The trail ran fairly narrow; wide enough for one person, but hardly a lot of room for error. Scattered trees lined the trail. I began going up, and anybody knows that what goes up must come down. I came to a bluff as it were, a peak in the trail before a short downhill, a little left-breaking curve of about twenty meters. Nothing special about this curve except perhaps the combination of the elements mentioned in this paragraph, combined with my dangerous knowledge and my wearied attention.
In any case, I started down the short slope, hesitated as I didn't have great control, feared hitting a tree, leaned to my right either to fall or to stabilize myself, fell, and left my left ski behind, catching either snow, ground, or a root and wrenching my knee and ankle. Which brought me to the cursing.
My first thought as the pain shot through my knee was that a ligament had gone. My second was that I needed to take off the skis and straighten my legs to assess. I poked the buttons on the skis off and began feeling around the damaged area. I found all three ligaments known to me to be in place. Relief washed over my uninsured joints. I had dodged a bullet, considering.
The next step was to get up, test the knee, and get moving. I stood and found that I could bear weight. My initial reaction turned out to be my most overdramatic response to pain since I thought I needed arthroscopic surgery on my knee in 5th grade when I woke up and couldn't bend it; I had been reading about Mary Lou Retton and her similar injury, which explains my fears over missing out the LA Olympics (the solution to this "injury" was to take a few pills and wait a few days; it's something of a mystery to me when I think about it). All in all, it looked like I would live without need of helicopter rescue.

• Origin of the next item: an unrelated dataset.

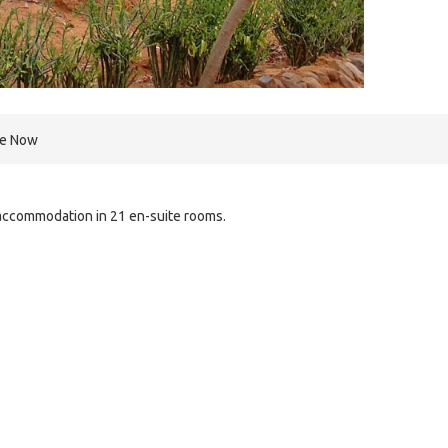
re Now
accommodation in 21 en-suite rooms.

|After a more mundane fall, the only pain to the ego.|
I plunged forward, first on boots, then on skis slowly down a stupidly placed downhill trail (seriously nature, what gives?), and then trudging along through the hiking trail. The trail dragged on. I wondered why it was so much longer than it looked like on the map. I wondered whether eating an apple instead of candy helped or hurt my energy levels as the trail kept going. I wondered how I ended up in the campground cabin area and whether that man walking out of his truck was going to follow me and abduct me for reasons unknown and best not speculated about. At last, much to my wonder, I came back to the initial, roadside trail that would lead to my car, the trail where earlier I had seen someone riding on a sled pulled by three dogs. Ahh, Michigan. I limped on in.
So ends my overdrawn, not quite as dramatic as 127 Hours story about skiing. A week later, I still ice my knee and ankle and take aspirins and wait to see if the weather and my body will cooperate for me to go out on the trails for one more two-day stretch. I promise to myself that I'll stay on the trails. Or at least, I won't hesitate when I veer off.